Of all the animals the Inuit traditionally hunted, Nanuk, the polar bear, was the most prized. Native hunters considered Nanuk to be wise, powerful, and “almost a man.” Some called the bear “the great lonely roamer.” Many tribes told legends of strange polar-bear men that lived in igloos. These bears walked upright, just like men, and were able to talk. Natives believed they shed their skins in the privacy of their homes.
– Polar Bears International
TASIILAQ, EAST GREENLAND
“Guess what I learned today?” Junior asked as he came running in from school.
“I can’t imagine,” Grandpa mumbled.
“Shush, Dad,” said Mother. “What did you learn, Junior?”
“I learned all about ‘global melting,’ ” Junior began breathlessly. “The whole world is getting hotter because humans drive too many cars. The sea ice is going to go away forever and — ”
“Whoa!” interrupted Grandpa. “Who taught you that stuff? Rosie O’Donnell?”
“No,” said Junior. “Principal Hansen. She came to homeroom today. Her big computer says Earth is getting hotter and hotter and Greenland is melting really, really fast. All the ice will be gone when I get as old as you.”
“That’s preposterous,” Grandpa said.
“Principal Hansen said the oceans will get taller and taller,” Junior said with a worried look on his face. “Principal Hansen said polar bears and lots of other animals will get ‘stinkt if humans keep burning stuff like coal. It’s really scary, Grandpa.”
“Principal Hansen’s even crazier than Al Gore,” Grandpa said to Mother so Junior couldn’t hear. “Didn’t I tell you that boy should have been home-schooled?”
Later that same night, after midnight, Grandpa was at his desk sending his usual round of disparaging e-mails to the politicians in Washington when Junior’s cry pierced the stillness.
“Grandpa!” Junior wailed. “Help me. I’m burning!”
Grandpa and Mother raced to Junior’s bedside. Junior was crying in his sleep. “Help me, Grandpa,” he pleaded mournfully. “I’m too young to melt.”
“Junior, wake up,” Grandpa said, shaking him. “You’re dreaming.”
Junior’s eyes popped open. “Grandpa! Mother! The ice was all gone! We were stuck on a tiny iceberg. The ocean was boiling!”
“It was just a silly nightmare, Junior,” soothed Mother. “The ice isn’t melting. See?” she said, patting the rock-hard wall of their cave.

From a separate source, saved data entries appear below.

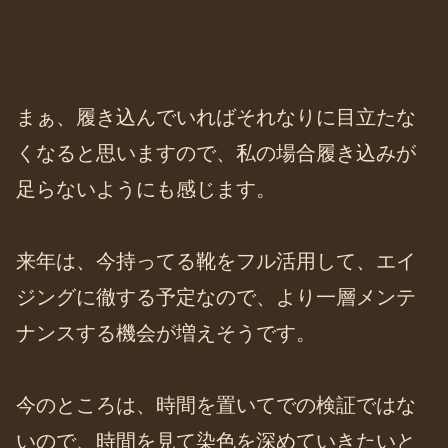
まぁ、履き込んでいればそれなりに目立たな
くなると思いますので、私の場合履き込みが
足らないようにも感じます。
来年は、今持ってる靴をフル活用して、エイ
ジングに徹する予定なので、より一層メンテ
ナンスする機会が増えそうです。
今のところは、時間を置いてでの検証ではな
いので、時間を見て染色を深めていきたいと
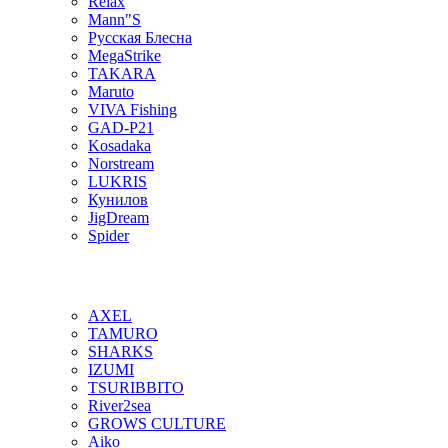
Relax
Mann"S
Русская Блесна
MegaStrike
TAKARA
Maruto
VIVA Fishing
GAD-P21
Kosadaka
Norstream
LUKRIS
Кунилов
JigDream
Spider
AXEL
TAMURO
SHARKS
IZUMI
TSURIBBITO
River2sea
GROWS CULTURE
Aiko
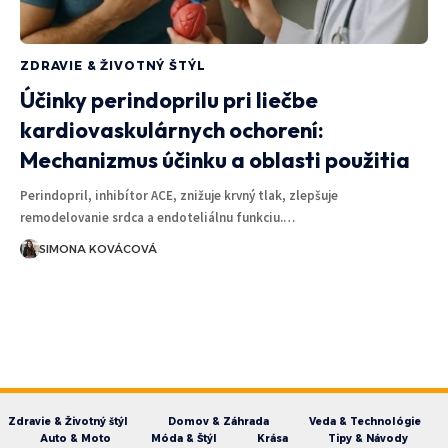
ZDRAVIE & ŽIVOTNÝ ŠTÝL
Účinky perindoprilu pri liečbe
kardiovaskulárnych ochorení:
Mechanizmus účinku a oblasti použitia
Perindopril, inhibítor ACE, znižuje krvný tlak, zlepšuje
remodelovanie srdca a endoteliálnu funkciu.…
SIMONA KOVÁCOVÁ
Zdravie & Životný štýl
Domov & Záhrada
Veda & Technológie
Auto & Moto
Móda & Štýl
Krása
Tipy & Návody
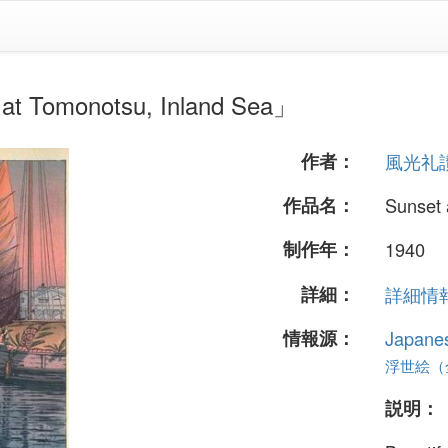
monotsu, Inland Sea」
作者：
風光礼
作品名：
Sunset 
制作年：
1940
詳細：
詳細情報.
情報源：
Japane
浮世絵（全 
説明：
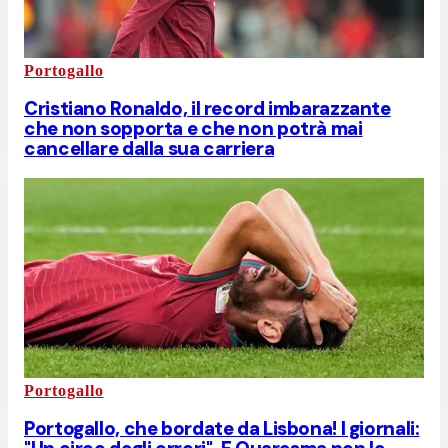
Portogallo
Cristiano Ronaldo, il record imbarazzante
che non sopporta e che non potrà mai
cancellare dalla sua carriera
Portogallo
Portogallo, che bordate da Lisbona! I giornali:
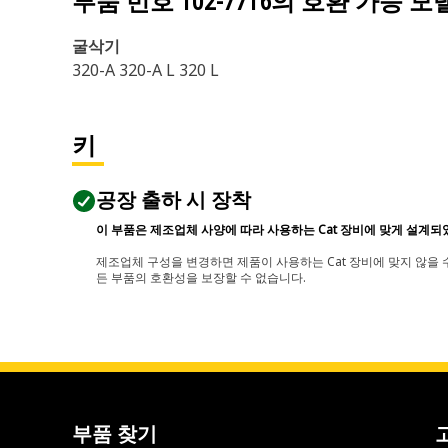
부품 번호
102-7716
의 호환 가능 모
굴삭기
320-A 320-A L 320 L
키
공장 출하 시 장착
이 부품은 제조업체 사양에 따라 사용하는 Cat 장비에 맞게 설계되
제조업체 구성을 변경하면 제품이 사용하는 Cat 장비에 맞지 않을 수
든 부품의 호환성을 보장할 수 없습니다.
부품 찾기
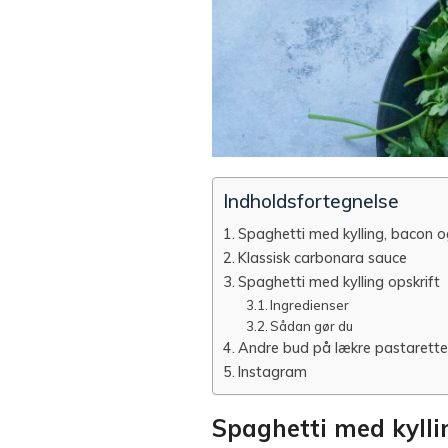
Indholdsfortegnelse
Spaghetti med kylling, bacon o
Klassisk carbonara sauce
Spaghetti med kylling opskrift
Ingredienser
Sådan gør du
Andre bud på lækre pastarette
Instagram
Spaghetti med kylli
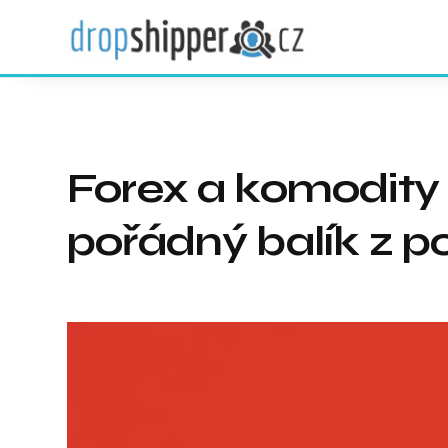
Forex a komodity 
pořádný balík z 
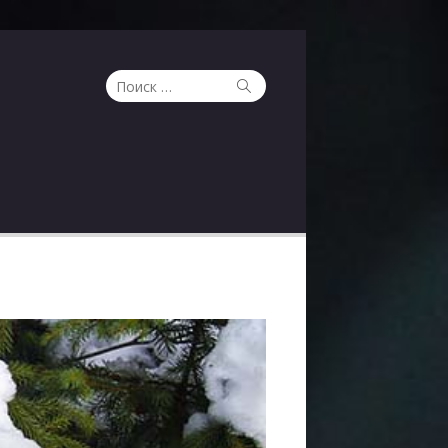
Поиск
Поиск
по:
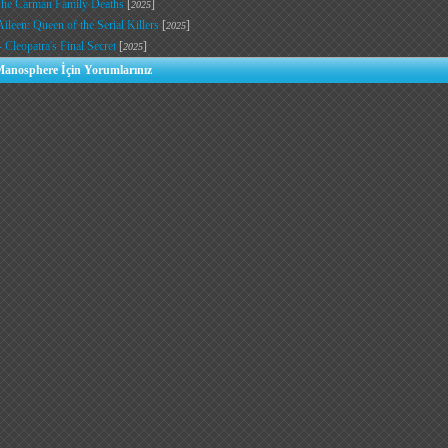
The Carman Family Deaths
[
]
2025
Aileen: Queen of the Serial Killers
[
]
2025
 Cleopatra's Final Secret
[
]
2025
Manosphere İçin Yorumlarınız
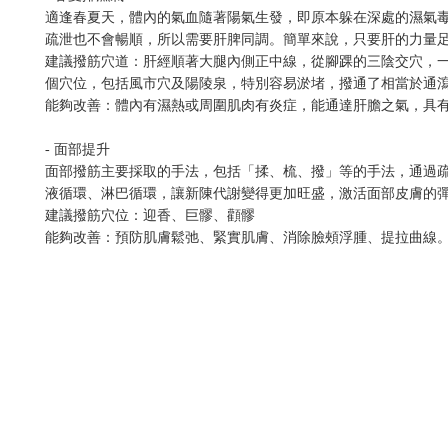
適逢春夏天，體內的氣血隨著陽氣生發，即原本躲在深處的濕氣
疏泄也不會暢順，所以需要肝脾同調。簡單來說，只要肝的力量
建議撥筋穴道：肝經順著大腿內側正中線，從腳踝的三陰交穴，
個穴位，包括風市穴及陽陵泉，特別容易淤堵，撥通了相當於通
能夠改善：體內有濕熱或周圍肌肉有炎症，能通達肝膽之氣，具
- 面部提升
面部撥筋主要採取的手法，包括「揉、梳、撥」等的手法，通過
液循環、淋巴循環，讓新陳代謝變得更加旺盛，激活面部皮膚的
建議撥筋穴位：迎香、巨髎、顴髎
能夠改善：預防肌膚鬆弛、緊實肌膚、消除臉頰浮腫、提拉曲線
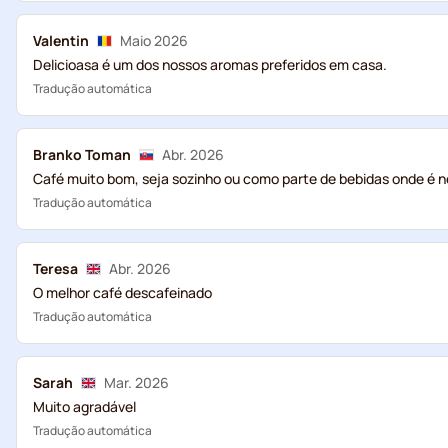
Valentin
Maio 2026
Delicioasa é um dos nossos aromas preferidos em casa.
Tradução automática
Branko Toman
Abr. 2026
Café muito bom, seja sozinho ou como parte de bebidas onde é n
Tradução automática
Teresa
Abr. 2026
O melhor café descafeinado
Tradução automática
Sarah
Mar. 2026
Muito agradável
Tradução automática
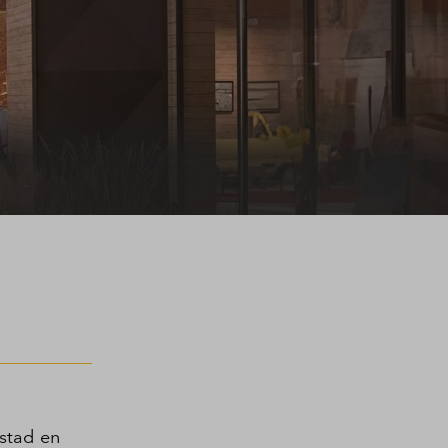
Pelmolenpad
stad en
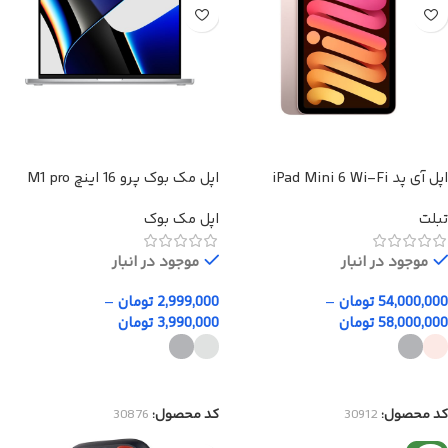
اپل آی پد iPad Mini 6 Wi-Fi
اپل مک بوک پرو 16 اینچ M1 pro
max
تبلت
اپل مک بوک
موجود در انبار
موجود در انبار
54,000,000
تومان
–
2,999,000
تومان
–
58,000,000
تومان
3,990,000
تومان
انتخاب گزینه‌ها
انتخاب گزینه‌ها
کد محصول:
30912
کد محصول:
30876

Grandpa was fuming. He gritted his big teeth and looked Junior straight in his teary eyes.
“Boy,” he said firmly, “I’m going to tell you something I want you to remember for the rest of your life. We are polar bears. We are the largest land carnivores on Earth. We are the species ursus maritimus – ‘bears of the sea.’ We can swim 200 miles. We can walk 100 miles a day.
“We learned how to live on this frozen wasteland at the top of the world thousands of years before humans discovered fire. There are 25,000 of us alive today – twice as many as 50 years ago. We are not going to become extinct – no matter what Principal Hansen and her computers say. Now go to sleep – and no more silly nightmares.”
“That was no nightmare,” Grandpa whispered angrily to Mother. “That boy’s being brainwashed by a bunch of kooks.”
“That’s all the schools teach,” said Mother. “It’s like a new religion. Every cub I know thinks the ice will be gone before they grow up. All the mothers are complaining.”
Grandpa was fuming. “Polar bears having nightmares,” he snarled. “That’s pathetic. It’s time somebody stood up to lunatics like Hansen and their doomsday stories.”